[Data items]
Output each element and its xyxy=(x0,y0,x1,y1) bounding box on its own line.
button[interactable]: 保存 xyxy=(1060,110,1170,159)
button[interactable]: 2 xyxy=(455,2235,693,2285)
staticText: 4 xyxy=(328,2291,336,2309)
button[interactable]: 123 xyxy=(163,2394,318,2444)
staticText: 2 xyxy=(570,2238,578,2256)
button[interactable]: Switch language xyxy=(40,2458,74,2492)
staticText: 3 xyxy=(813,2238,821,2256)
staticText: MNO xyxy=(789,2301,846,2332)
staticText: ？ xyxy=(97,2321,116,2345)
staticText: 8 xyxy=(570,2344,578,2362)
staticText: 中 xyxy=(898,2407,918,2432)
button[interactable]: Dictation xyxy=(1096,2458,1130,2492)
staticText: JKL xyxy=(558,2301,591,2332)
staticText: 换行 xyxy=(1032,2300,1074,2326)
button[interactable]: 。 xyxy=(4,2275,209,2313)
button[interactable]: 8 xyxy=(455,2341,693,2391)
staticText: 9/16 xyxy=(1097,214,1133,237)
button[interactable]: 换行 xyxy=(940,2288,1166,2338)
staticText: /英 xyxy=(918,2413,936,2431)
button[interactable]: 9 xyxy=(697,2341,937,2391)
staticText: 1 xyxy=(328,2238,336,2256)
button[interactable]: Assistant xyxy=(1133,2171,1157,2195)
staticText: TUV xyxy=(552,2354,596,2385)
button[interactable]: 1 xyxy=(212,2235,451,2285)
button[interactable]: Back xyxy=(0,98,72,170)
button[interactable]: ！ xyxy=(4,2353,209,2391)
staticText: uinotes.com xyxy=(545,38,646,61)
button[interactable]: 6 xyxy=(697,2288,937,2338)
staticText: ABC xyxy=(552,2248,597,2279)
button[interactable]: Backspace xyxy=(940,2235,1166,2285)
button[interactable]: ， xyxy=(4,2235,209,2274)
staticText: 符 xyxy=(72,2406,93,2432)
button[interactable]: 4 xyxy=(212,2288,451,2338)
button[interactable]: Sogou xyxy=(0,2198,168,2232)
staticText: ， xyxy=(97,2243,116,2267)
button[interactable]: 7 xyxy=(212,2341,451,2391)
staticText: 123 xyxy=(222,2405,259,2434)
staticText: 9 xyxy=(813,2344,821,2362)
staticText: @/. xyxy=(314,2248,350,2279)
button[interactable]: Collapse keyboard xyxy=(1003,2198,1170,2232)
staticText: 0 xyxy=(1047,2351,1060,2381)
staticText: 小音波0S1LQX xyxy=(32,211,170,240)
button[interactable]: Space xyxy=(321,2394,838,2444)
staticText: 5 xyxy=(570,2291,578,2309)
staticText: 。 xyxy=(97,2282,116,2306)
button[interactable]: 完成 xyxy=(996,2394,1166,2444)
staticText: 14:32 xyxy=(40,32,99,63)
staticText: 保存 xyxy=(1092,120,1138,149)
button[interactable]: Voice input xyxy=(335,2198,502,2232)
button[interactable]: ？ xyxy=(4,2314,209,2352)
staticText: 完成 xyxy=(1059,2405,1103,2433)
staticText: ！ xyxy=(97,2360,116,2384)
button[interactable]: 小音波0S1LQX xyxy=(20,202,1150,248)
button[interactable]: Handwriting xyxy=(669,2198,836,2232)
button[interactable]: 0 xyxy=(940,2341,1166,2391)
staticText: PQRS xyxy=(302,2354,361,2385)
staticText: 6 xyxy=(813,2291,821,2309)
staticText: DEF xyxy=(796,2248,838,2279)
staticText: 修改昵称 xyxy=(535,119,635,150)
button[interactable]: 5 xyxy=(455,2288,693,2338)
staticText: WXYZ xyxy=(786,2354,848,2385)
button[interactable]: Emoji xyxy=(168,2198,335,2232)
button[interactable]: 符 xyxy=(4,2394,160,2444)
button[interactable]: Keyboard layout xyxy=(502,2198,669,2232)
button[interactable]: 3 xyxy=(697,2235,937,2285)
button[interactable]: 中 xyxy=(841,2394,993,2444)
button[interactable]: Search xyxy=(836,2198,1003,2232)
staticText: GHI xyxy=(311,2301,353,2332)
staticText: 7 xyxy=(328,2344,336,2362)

--

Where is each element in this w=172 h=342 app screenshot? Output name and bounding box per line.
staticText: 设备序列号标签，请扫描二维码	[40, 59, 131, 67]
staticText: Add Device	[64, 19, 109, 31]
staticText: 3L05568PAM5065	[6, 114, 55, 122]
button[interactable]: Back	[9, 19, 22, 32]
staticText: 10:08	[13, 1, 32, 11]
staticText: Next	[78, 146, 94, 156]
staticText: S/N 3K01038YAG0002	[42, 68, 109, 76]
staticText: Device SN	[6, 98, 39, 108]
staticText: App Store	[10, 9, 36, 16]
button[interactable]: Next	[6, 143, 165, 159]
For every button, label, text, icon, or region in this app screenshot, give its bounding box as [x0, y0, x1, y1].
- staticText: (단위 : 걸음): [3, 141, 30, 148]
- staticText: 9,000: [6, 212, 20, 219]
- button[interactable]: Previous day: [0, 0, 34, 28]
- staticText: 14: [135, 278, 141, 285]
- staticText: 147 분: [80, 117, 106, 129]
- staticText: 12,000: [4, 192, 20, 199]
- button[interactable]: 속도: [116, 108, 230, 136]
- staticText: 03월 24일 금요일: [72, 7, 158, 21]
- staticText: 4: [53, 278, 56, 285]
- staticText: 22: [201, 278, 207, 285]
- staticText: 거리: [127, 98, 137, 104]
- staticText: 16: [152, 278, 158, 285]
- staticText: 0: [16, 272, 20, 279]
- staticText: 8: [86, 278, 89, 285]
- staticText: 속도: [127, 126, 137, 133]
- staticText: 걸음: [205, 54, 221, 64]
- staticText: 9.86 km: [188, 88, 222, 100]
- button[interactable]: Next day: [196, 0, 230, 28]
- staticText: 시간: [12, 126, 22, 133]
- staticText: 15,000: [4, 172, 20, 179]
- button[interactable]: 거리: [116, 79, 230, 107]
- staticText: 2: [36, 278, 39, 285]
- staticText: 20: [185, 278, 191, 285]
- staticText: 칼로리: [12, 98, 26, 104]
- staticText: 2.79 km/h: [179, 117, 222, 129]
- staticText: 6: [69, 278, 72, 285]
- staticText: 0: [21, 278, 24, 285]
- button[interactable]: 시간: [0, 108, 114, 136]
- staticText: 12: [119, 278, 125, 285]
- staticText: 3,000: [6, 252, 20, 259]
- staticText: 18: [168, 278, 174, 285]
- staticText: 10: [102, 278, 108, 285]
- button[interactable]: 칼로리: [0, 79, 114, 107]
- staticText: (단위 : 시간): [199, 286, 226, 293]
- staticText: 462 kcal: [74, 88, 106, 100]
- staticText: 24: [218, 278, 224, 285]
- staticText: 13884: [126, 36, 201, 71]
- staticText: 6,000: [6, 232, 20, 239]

* * *

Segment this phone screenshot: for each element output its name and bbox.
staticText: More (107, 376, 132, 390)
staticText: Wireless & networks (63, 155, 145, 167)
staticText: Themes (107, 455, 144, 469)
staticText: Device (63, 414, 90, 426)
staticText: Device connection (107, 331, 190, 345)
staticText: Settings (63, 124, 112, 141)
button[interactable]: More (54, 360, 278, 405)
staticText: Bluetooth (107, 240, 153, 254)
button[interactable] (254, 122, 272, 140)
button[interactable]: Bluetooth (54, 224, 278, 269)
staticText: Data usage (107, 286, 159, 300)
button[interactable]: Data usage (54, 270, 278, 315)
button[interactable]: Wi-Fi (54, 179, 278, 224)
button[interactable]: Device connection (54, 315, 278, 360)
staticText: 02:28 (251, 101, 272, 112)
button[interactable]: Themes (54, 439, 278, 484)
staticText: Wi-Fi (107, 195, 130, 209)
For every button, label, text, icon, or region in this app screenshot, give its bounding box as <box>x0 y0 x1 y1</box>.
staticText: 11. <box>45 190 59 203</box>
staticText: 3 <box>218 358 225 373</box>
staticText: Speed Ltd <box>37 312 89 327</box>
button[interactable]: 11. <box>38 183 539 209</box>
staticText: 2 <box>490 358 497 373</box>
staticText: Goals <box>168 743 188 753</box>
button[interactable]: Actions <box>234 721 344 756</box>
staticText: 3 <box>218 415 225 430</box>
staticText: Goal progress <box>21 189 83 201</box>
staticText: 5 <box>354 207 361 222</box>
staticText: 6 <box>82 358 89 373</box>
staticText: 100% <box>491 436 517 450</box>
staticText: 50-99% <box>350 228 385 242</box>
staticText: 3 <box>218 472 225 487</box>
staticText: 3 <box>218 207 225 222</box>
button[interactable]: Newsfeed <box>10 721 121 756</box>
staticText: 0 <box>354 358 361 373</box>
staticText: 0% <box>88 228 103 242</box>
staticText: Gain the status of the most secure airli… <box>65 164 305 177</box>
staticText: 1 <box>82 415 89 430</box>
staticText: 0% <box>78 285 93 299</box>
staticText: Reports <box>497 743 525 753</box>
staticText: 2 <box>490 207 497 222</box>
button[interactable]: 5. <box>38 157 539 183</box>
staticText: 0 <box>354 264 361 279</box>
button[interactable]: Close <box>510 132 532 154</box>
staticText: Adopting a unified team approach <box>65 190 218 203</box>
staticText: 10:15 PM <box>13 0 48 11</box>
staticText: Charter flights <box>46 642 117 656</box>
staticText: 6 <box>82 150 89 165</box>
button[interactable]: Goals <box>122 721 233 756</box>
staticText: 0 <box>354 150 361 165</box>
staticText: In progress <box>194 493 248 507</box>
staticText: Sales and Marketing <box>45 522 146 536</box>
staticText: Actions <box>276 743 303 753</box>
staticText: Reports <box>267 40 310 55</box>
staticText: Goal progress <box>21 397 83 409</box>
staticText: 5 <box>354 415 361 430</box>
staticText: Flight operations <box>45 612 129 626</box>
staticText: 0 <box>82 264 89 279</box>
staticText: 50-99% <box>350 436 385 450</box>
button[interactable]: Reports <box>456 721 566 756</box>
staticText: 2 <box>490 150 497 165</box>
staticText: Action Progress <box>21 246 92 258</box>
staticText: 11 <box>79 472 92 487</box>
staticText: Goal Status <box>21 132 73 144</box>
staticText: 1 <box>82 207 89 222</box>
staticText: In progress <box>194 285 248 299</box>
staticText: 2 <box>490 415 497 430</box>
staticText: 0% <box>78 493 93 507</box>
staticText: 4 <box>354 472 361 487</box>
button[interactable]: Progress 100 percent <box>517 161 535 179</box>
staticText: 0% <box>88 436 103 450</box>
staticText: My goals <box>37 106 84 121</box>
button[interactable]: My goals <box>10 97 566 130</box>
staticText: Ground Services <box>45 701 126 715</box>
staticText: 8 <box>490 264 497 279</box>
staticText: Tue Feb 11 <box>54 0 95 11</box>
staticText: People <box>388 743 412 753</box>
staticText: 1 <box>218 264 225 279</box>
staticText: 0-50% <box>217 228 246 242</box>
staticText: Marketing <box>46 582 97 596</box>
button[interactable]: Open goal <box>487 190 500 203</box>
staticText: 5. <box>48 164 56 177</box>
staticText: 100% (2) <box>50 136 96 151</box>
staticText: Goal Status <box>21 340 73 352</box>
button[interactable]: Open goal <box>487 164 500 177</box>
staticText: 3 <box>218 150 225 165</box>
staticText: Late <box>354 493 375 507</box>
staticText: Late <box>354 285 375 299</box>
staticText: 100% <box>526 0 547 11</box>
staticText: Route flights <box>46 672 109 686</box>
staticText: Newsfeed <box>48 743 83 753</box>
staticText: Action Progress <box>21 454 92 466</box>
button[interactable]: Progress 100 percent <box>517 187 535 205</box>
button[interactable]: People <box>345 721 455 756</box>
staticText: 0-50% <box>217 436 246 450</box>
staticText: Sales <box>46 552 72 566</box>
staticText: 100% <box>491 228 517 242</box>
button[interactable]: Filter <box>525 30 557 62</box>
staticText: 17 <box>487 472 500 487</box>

- Your instructions
Which of the lines above include the word "every"? Copy each of them.

- Finished exercise
For every button, label, text, icon, or region in this app screenshot, give its bounding box as [x0, y0, x1, y1].
For every button, label, text, icon, or region in this app screenshot, give its bounding box as <box>x0 y0 x1 y1</box>.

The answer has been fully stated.